US increases pressure on Israel over Gaza aid as truce talks continue | Israel War on Gaza News

US Secretary of State Antony Blinken has urged Israeli officials to improve the facilitation of humanitarian aid supplies to Gaza amid warnings from the United Nations and aid agencies of a looming famine in parts of the war-ravaged Palestinian territory.

Blinken on Wednesday travelled to Kerem Shalom, an Israeli entry point into Gaza about 3km (2 miles) from the southern city of Rafah that is known to Palestinians as Karem Abu Salem. The top United States diplomat also visited Israel’s main port, Ashdod, highlighting “progress” made in recent weeks on humanitarian access, but stressed once again that more needs to be done.

“The progress is real but given the need, given the immense need in Gaza, it needs to be accelerated, it needs to be sustained,” he said. Blinken asked Israel’s government to take a set of specific steps to facilitate aid to Gaza, where nearly half the population are suffering catastrophic hunger, he said.

Israel has sought to demonstrate it is not blocking aid to Gaza, especially since US President Joe Biden issued a stark warning to Israeli Prime Minister Benjamin Netanyahu, saying Washington’s policy could shift if Israel fails to take steps to address civilian harm, humanitarian suffering, and the safety of aid workers.

Earlier on Wednesday, Jordan’s foreign ministry said Israeli settlers attacked two of its humanitarian aid convoys as they made their way towards Gaza.

“Two Jordanian aid convoys carrying food, flour and other humanitarian aid to the Gaza Strip were attacked by settlers,” the ministry said, without giving details of what happened.

Jordanian public service media outlet Al-Mamlaka TV reported that a Jordanian aid convoy consisting of 31 trucks entered Gaza via the Beit Hanoon crossing, known as the Erez crossing to Israelis. This is its first opening since the start of the war.


During his earlier meeting with Netanyahu, Blinken also reiterated that Washington would not support a military operation in Rafah without a plan to ensure civilians were protected.

“We cannot, will not support a major military operation in Rafah absent an effective plan to make sure that civilians are not harmed and no, we’ve not seen such a plan,” Blinken told reporters.

The United Nations and humanitarian groups have long warned that a military operation there, where more than 1.5 million people are crammed in, would cause a catastrophe.

“There are other ways, and in our judgement better ways, of dealing with the … ongoing challenge of Hamas that does not require a major military operation in Rafah,” he said, adding that it was the subject of ongoing talks with Israeli officials.

But an Israeli government spokesperson said Israel remained determined to destroy the remaining Hamas fighting formations.
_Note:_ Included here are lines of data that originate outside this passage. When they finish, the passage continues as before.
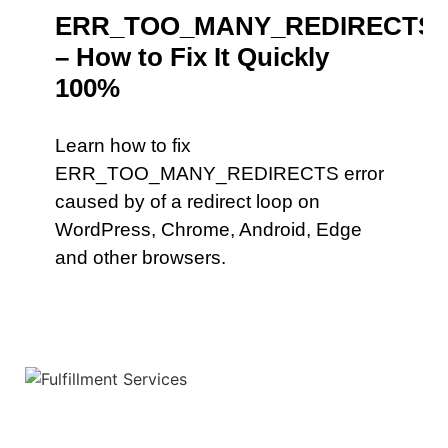
ERR_TOO_MANY_REDIRECTS
– How to Fix It Quickly
100%
Learn how to fix
ERR_TOO_MANY_REDIRECTS error
caused by of a redirect loop on
WordPress, Chrome, Android, Edge
and other browsers.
“When it comes to Rafah – we are committed to remove the last four of five Hamas battalions in Rafah – we are sharing our plans with Secretary of State Blinken,” the spokesperson told a regular briefing.
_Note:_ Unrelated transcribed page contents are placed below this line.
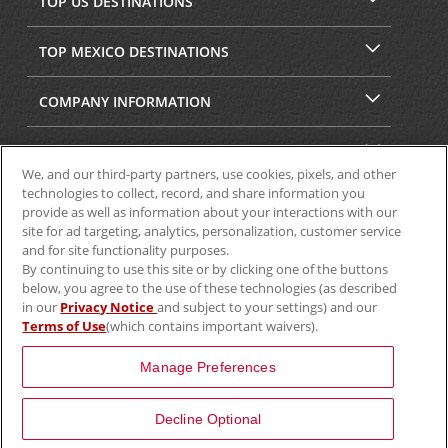
TOP US DESTINATIONS
TOP MEXICO DESTINATIONS
COMPANY INFORMATION
SECURITY & PRIVACY
We, and our third-party partners, use cookies, pixels, and other
technologies to collect, record, and share information you
provide as well as information about your interactions with our
site for ad targeting, analytics, personalization, customer service
and for site functionality purposes.
By continuing to use this site or by clicking one of the buttons
below, you agree to the use of these technologies (as described
in our
Privacy Notice
and subject to your settings) and our
Terms of Use
(which contains important waivers).
© 2025 Aviscar, Inc.
Manage Preferences
Decline Optional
While facing international calls to hold off on any Rafah offensive, Netanyahu has faced pressure from the religious nationalist partners he depends on for the survival of his coalition government to press ahead.


Israel is the final stop on the top US diplomat’s Middle East tour amid renewed efforts to secure a ceasefire and exchange of hostages for prisoners.

Blinken urged Hamas to accept a truce deal proposed by Egyptian mediators, which would see 33 hostages released in exchange for a larger number of Palestinian prisoners and a halt to the fighting, with the possibility of further steps towards a comprehensive deal later.

“Israel has made very important compromises,” he said. “There’s no time for further haggling. The deal is there. They [Hamas] should take it.”

A senior official for Hamas said the group was studying the proposed deal and accused Blinken of failing to respect both sides and described Israel as the real obstacle.

“Blinken’s comments contradict reality,” Sami Abu Zuhri told Reuters.

Israel is holding off sending a delegation to Cairo for follow-up truce talks, pending a response from Hamas’s leader in Gaza, Yahya Sinwar, an Israeli official told Reuters. “Only after he responds will we decide what to do.”

Israeli media reported on Wednesday that Netanyahu was still refusing to accept Hamas’s central demand that any deal would have to include a permanent ceasefire and a withdrawal of Israeli troops.

The Israeli news site Ynet, citing the Prime Minister’s Office, said Netanyahu told Blinken a Rafah operation “was not contingent on anything” and that he rejected any truce proposals that would end the Gaza war.